Me, Jesus, the hospital and death

This is a difficult article for me to write, which is surprising because my thoughts have been so fluid and easy to express over the many years I have been a writer. It’s about Jesus, I think, and what you find when layers of ego are stripped away by a death last summer that lasted exactly eight minutes before Evanston’s paramedics shocked me back to life and delivered me to St. Francis Hospital.

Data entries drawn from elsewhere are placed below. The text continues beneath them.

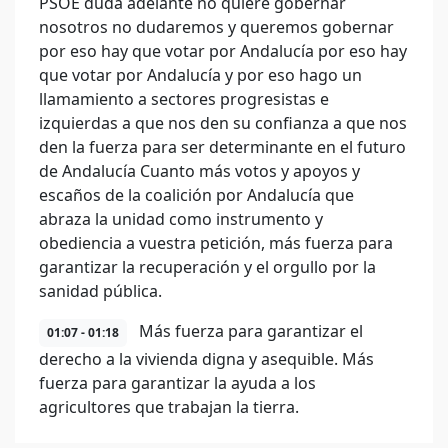
PSOE duda adelante no quiere gobernar
nosotros no dudaremos y queremos gobernar
por eso hay que votar por Andalucía por eso hay
que votar por Andalucía y por eso hago un
llamamiento a sectores progresistas e
izquierdas a que nos den su confianza a que nos
den la fuerza para ser determinante en el futuro
de Andalucía Cuanto más votos y apoyos y
escaños de la coalición por Andalucía que
abraza la unidad como instrumento y
obediencia a vuestra petición, más fuerza para
garantizar la recuperación y el orgullo por la
sanidad pública.
Más fuerza para garantizar el
01:07 - 01:18
derecho a la vivienda digna y asequible. Más
fuerza para garantizar la ayuda a los
agricultores que trabajan la tierra.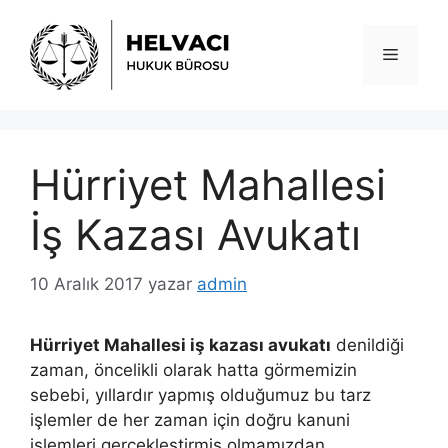
İçeriğe
atla
Menü
Hürriyet Mahallesi
İş Kazası Avukatı
10 Aralık 2017
yazar
admin
Hürriyet Mahallesi iş kazası avukatı
denildiği
zaman, öncelikli olarak hatta görmemizin
sebebi, yıllardır yapmış olduğumuz bu tarz
işlemler de her zaman için doğru kanuni
işlemleri gerçekleştirmiş olmamızdan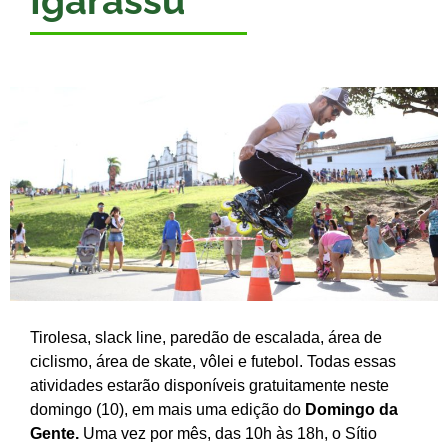
Igarassu
Tirolesa, slack line, paredão de escalada, área de
ciclismo, área de skate, vôlei e futebol. Todas essas
atividades estarão disponíveis gratuitamente neste
domingo (10), em mais uma edição do
Domingo da
Gente.
Uma vez por mês, das 10h às 18h, o Sítio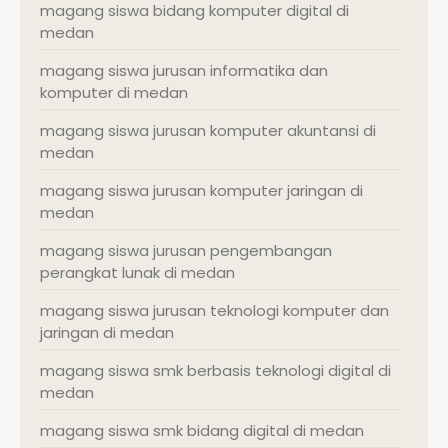
magang siswa bidang komputer digital di
medan
magang siswa jurusan informatika dan
komputer di medan
magang siswa jurusan komputer akuntansi di
medan
magang siswa jurusan komputer jaringan di
medan
magang siswa jurusan pengembangan
perangkat lunak di medan
magang siswa jurusan teknologi komputer dan
jaringan di medan
magang siswa smk berbasis teknologi digital di
medan
magang siswa smk bidang digital di medan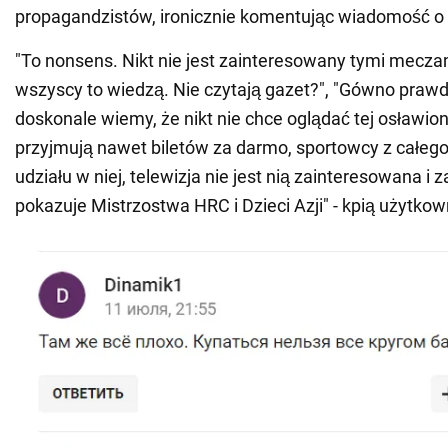
propagandzistów, ironicznie komentując wiadomość o 
"To nonsens. Nikt nie jest zainteresowany tymi mecza
wszyscy to wiedzą. Nie czytają gazet?", "Gówno praw
doskonale wiemy, że nikt nie chce oglądać tej osławion
przyjmują nawet biletów za darmo, sportowcy z całeg
udziału w niej, telewizja nie jest nią zainteresowana i 
pokazuje Mistrzostwa HRC i Dzieci Azji" - kpią użytkow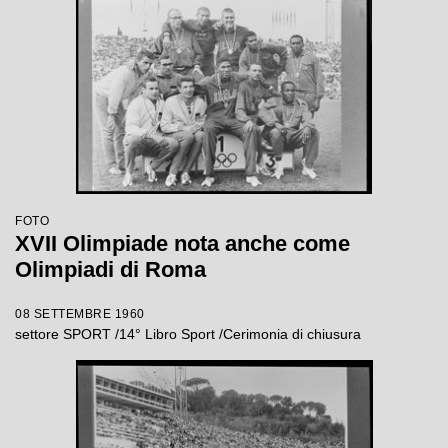
FOTO
XVII Olimpiade nota anche come
Olimpiadi di Roma
08 SETTEMBRE 1960
settore SPORT /14° Libro Sport /Cerimonia di chiusura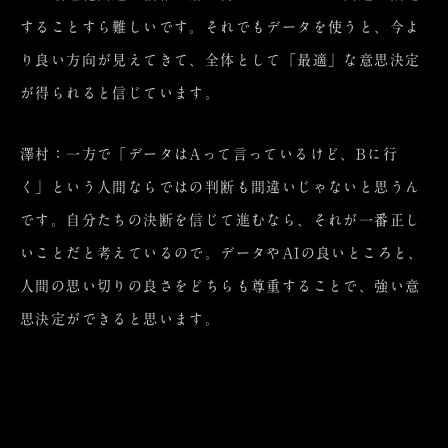
することすら難しいです。それでもデータを使うと、今よ
り良い方向が見えてきて、全体として「最適」な意思決定
が得られると信じています。
澤村：一方で「データはAって言っているけど、Bに行
く」という人間ならではの判断も間違いじゃないと思うん
です。自分たちの決断を信じて進むなら、それが一番正し
いことだと考えているので。データやAIの良いところと、
人間の思い切りの良さをどちらも尊重することで、強い意
思決定ができると思います。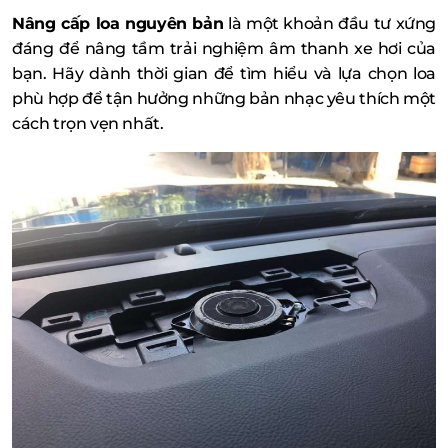
Nâng cấp loa nguyên bản
là một khoản đầu tư xứng
đáng để nâng tầm trải nghiệm âm thanh xe hơi của
bạn. Hãy dành thời gian để tìm hiểu và lựa chọn loa
phù hợp để tận hưởng những bản nhạc yêu thích một
cách trọn vẹn nhất.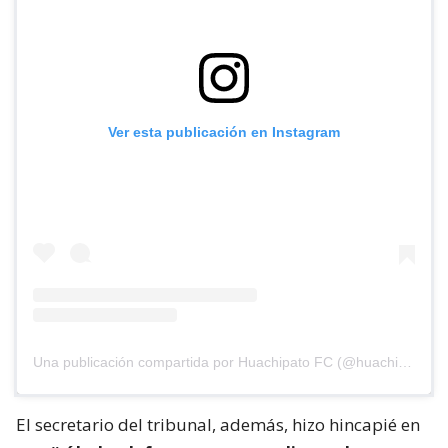
Ver esta publicación en Instagram
Una publicación compartida por Huachipato FC (@huachipato_fc)
El secretario del tribunal, además, hizo hincapié en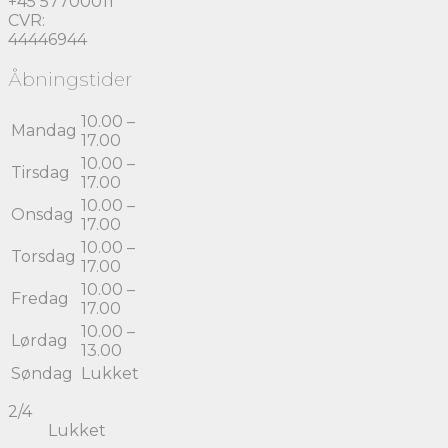
+45 57700011
CVR:
44446944
Åbningstider
10.00 –
Mandag
17.00
10.00 –
Tirsdag
17.00
10.00 –
Onsdag
17.00
10.00 –
Torsdag
17.00
10.00 –
Fredag
17.00
10.00 –
Lørdag
13.00
Søndag
Lukket
2/4
Lukket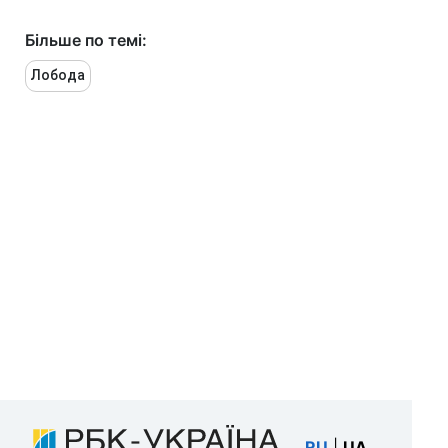
Більше по темі:
Лобода
RU
|
UA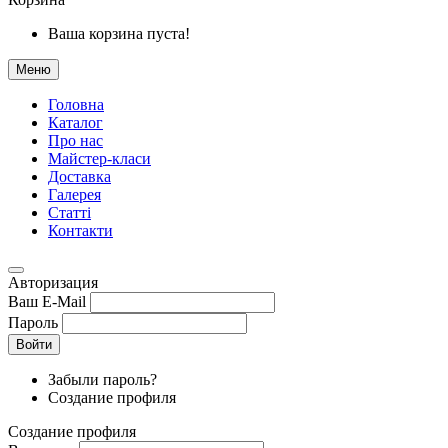
Ваша корзина пуста!
Меню
Головна
Каталог
Про нас
Майстер-класи
Доставка
Галерея
Статтi
Контакти
Авторизация
Ваш E-Mail
Пароль
Войти
Забыли пароль?
Создание профиля
Создание профиля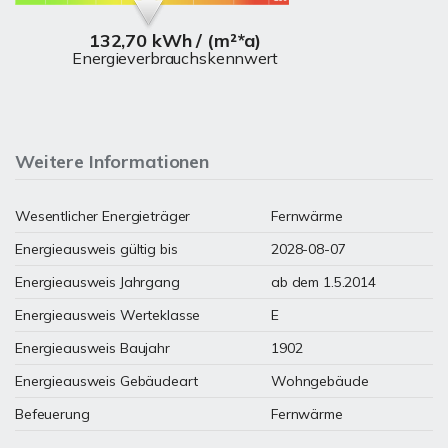
132,70 kWh / (m²*a)
Energieverbrauchskennwert
Weitere Informationen
Wesentlicher Energieträger
Fernwärme
Energieausweis gültig bis
2028-08-07
Energieausweis Jahrgang
ab dem 1.5.2014
Energieausweis Werteklasse
E
Energieausweis Baujahr
1902
Energieausweis Gebäudeart
Wohngebäude
Befeuerung
Fernwärme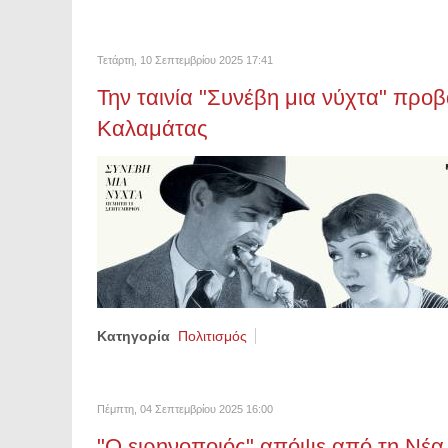
Τετάρτη, 10 Σεπτεμβρίου 2025 17:41
Την ταινία "Συνέβη μια νύχτα" προ
Καλαμάτας
Κατηγορία
Πολιτισμός
Πέμπτη, 04 Σεπτεμβρίου 2025 16:00
"Ο ειρηνοποιός" απόψε από τη Νέα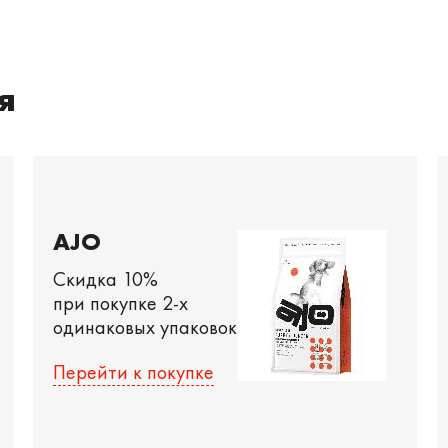
я
AJO
Скидка 10%
при покупке 2-х
одинаковых упаковок
Перейти к покупке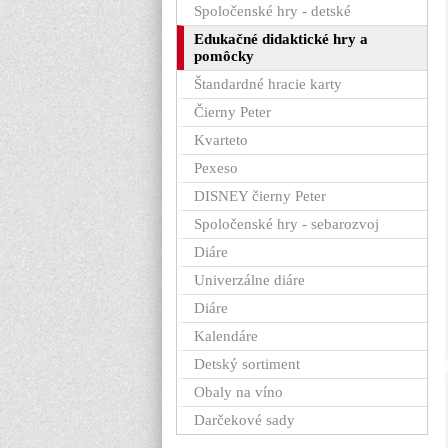
Spoločenské hry - detské
Edukačné didaktické hry a
pomôcky
Štandardné hracie karty
Čierny Peter
Kvarteto
Pexeso
DISNEY čierny Peter
Spoločenské hry - sebarozvoj
Diáre
Univerzálne diáre
Diáre
Kalendáre
Detský sortiment
Obaly na víno
Darčekové sady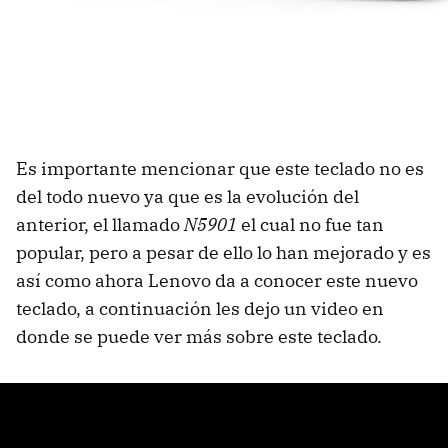
Es importante mencionar que este teclado no es
del todo nuevo ya que es la evolución del
anterior, el llamado
N5901
el cual no fue tan
popular, pero a pesar de ello lo han mejorado y es
así como ahora Lenovo da a conocer este nuevo
teclado, a continuación les dejo un video en
donde se puede ver más sobre este teclado.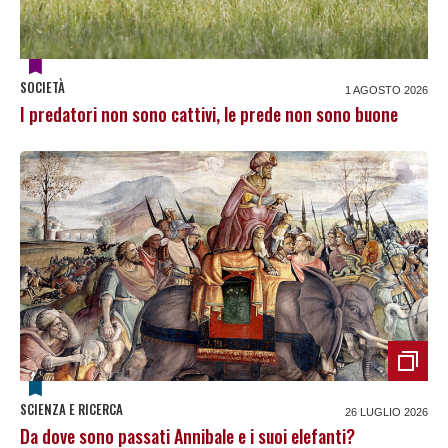
SOCIETÀ
1 AGOSTO 2026
I predatori non sono cattivi, le prede non sono buone
SCIENZA E RICERCA
26 LUGLIO 2026
Da dove sono passati Annibale e i suoi elefanti?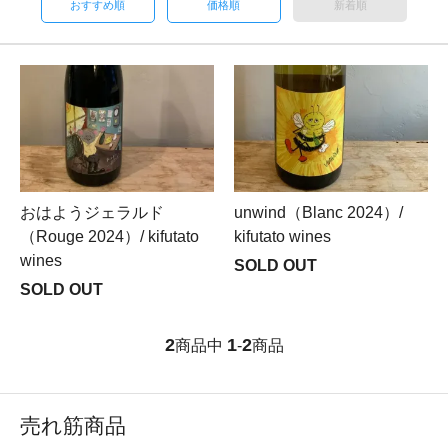
おすすめ順
価格順
新着順
おはようジェラルド
unwind（Blanc 2024）/
（Rouge 2024）/ kifutato
kifutato wines
wines
SOLD OUT
SOLD OUT
2
1
2
商品中
-
商品
売れ筋商品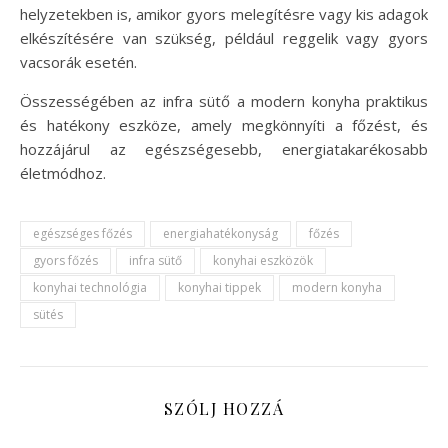
helyzetekben is, amikor gyors melegítésre vagy kis adagok
elkészítésére van szükség, például reggelik vagy gyors
vacsorák esetén.
Összességében az infra sütő a modern konyha praktikus
és hatékony eszköze, amely megkönnyíti a főzést, és
hozzájárul az egészségesebb, energiatakarékosabb
életmódhoz.
egészséges főzés
energiahatékonyság
főzés
gyors főzés
infra sütő
konyhai eszközök
konyhai technológia
konyhai tippek
modern konyha
sütés
SZÓLJ HOZZÁ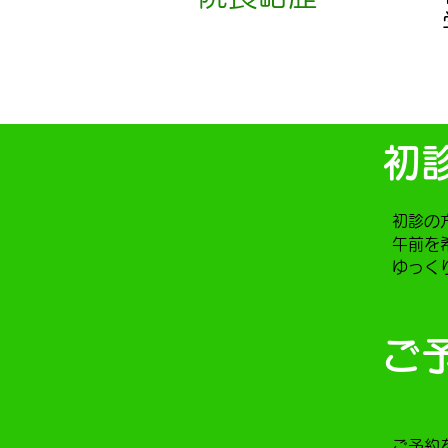
初
初診の
午前を
ゆっく
ご
ご予約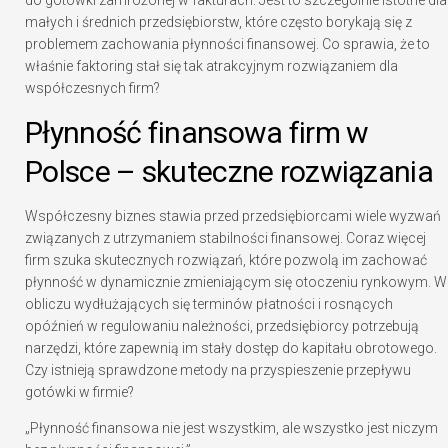
do gotówki zamrożonej w fakturach. Jest to szczególnie istotne dla
małych i średnich przedsiębiorstw, które często borykają się z
problemem zachowania płynności finansowej. Co sprawia, że to
właśnie faktoring stał się tak atrakcyjnym rozwiązaniem dla
współczesnych firm?
Płynność finansowa firm w
Polsce – skuteczne rozwiązania
Współczesny biznes stawia przed przedsiębiorcami wiele wyzwań
związanych z utrzymaniem stabilności finansowej. Coraz więcej
firm szuka skutecznych rozwiązań, które pozwolą im zachować
płynność w dynamicznie zmieniającym się otoczeniu rynkowym. W
obliczu wydłużających się terminów płatności i rosnących
opóźnień w regulowaniu należności, przedsiębiorcy potrzebują
narzędzi, które zapewnią im stały dostęp do kapitału obrotowego.
Czy istnieją sprawdzone metody na przyspieszenie przepływu
gotówki w firmie?
„Płynność finansowa nie jest wszystkim, ale wszystko jest niczym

It didn’t stop there. I thought I was well on my way to recovery when, the day after Christmas, I had a seizure that called the fire department to my home once again and saw me delivered to St. Francis, again, to figure out what happened. After you have been dead for a while and then returned they take these things quite seriously. The long and short of it is that a stroke would have been bad, but a seizure, not so much. I was fine in a few days. My neurology team (Yes, I have a whole team of specialists!) pondered the complex and challenging results of so many tests you could not count them and concluded this one was no big threat. I had a few days in the hospital before I got to come back home to my family and my dog, all of whom are immensely important to me in the wake of last summer’s passing.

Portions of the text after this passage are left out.